### WORK TASK
Your copy should match the entries exactly, except that it holds no pictures.

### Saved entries

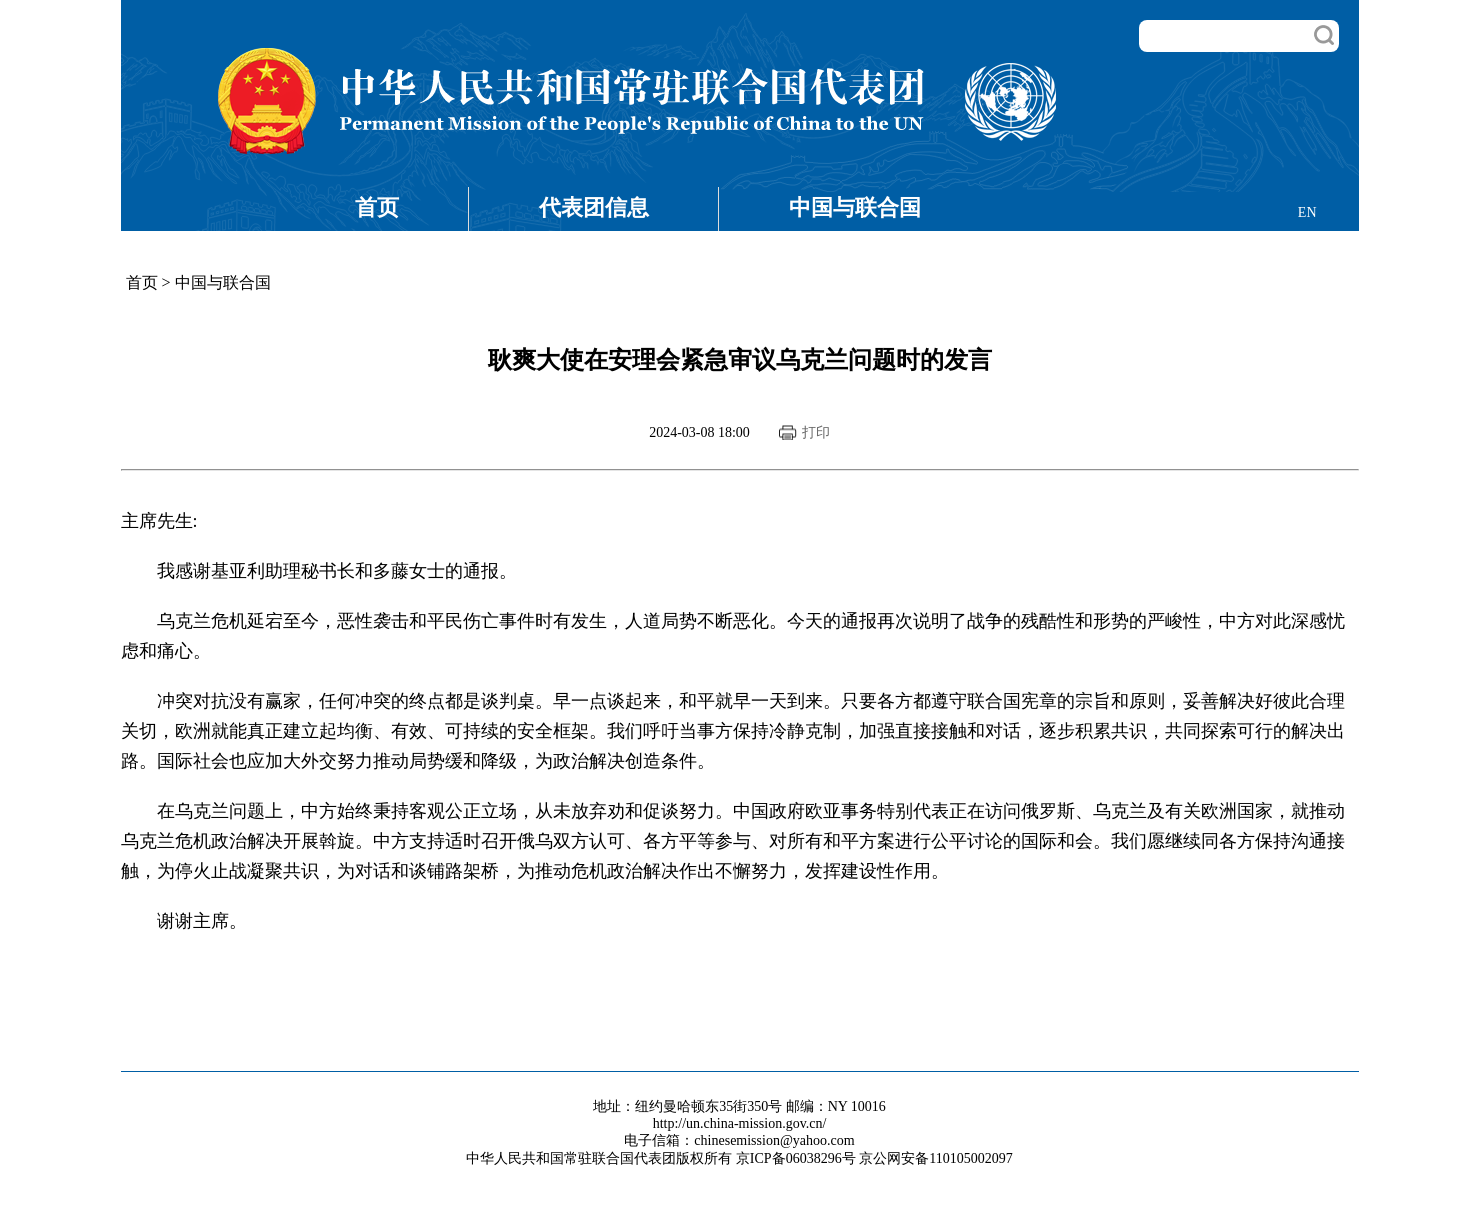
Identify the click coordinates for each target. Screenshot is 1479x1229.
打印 (816, 432)
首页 (377, 207)
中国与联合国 (855, 207)
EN (1307, 212)
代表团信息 (594, 207)
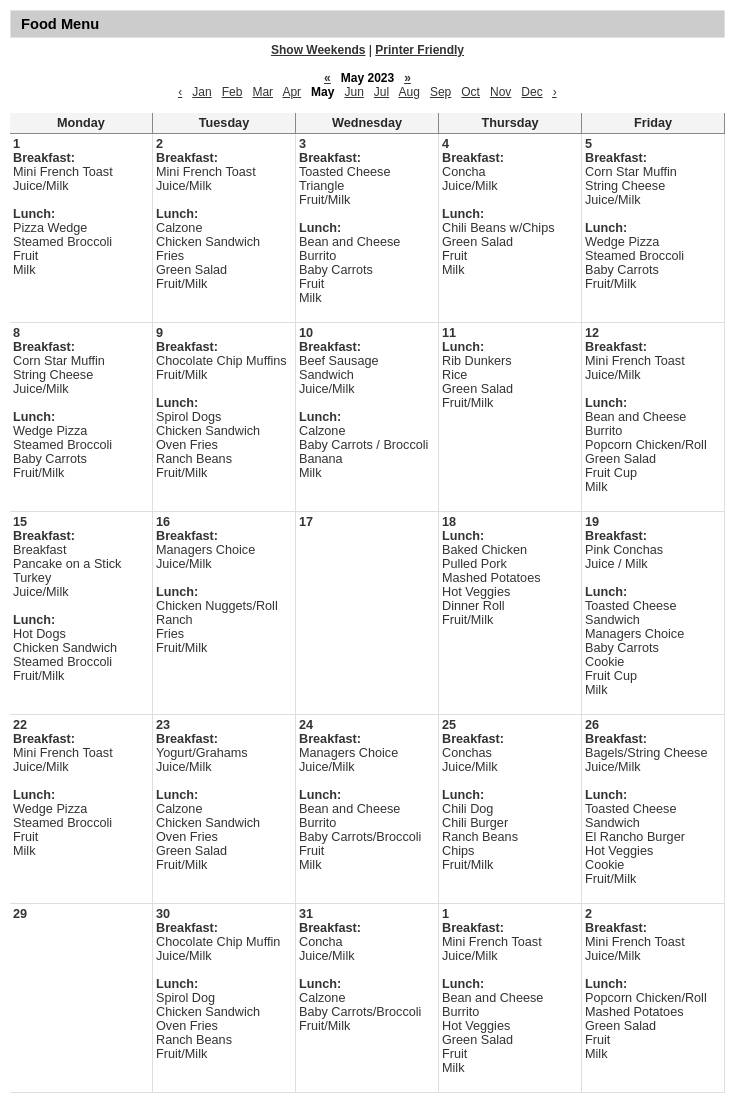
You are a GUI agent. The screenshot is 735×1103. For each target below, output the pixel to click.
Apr (291, 92)
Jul (381, 92)
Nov (500, 92)
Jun (353, 92)
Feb (232, 92)
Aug (409, 92)
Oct (470, 92)
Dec (531, 92)
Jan (201, 92)
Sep (440, 92)
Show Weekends (318, 50)
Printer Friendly (419, 50)
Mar (262, 92)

### EXERCISE ANSWER
Identify the click coordinates for each target. Screenshot is 1479x1229.
打印 (816, 432)
首页 (377, 207)
中国与联合国 (855, 207)
EN (1307, 212)
代表团信息 (594, 207)
You are a GUI agent. The screenshot is 735×1103. For each target below, output the pixel to click.
Apr (291, 92)
Jul (381, 92)
Nov (500, 92)
Jun (353, 92)
Feb (232, 92)
Aug (409, 92)
Oct (470, 92)
Dec (531, 92)
Jan (201, 92)
Sep (440, 92)
Show Weekends (318, 50)
Printer Friendly (419, 50)
Mar (262, 92)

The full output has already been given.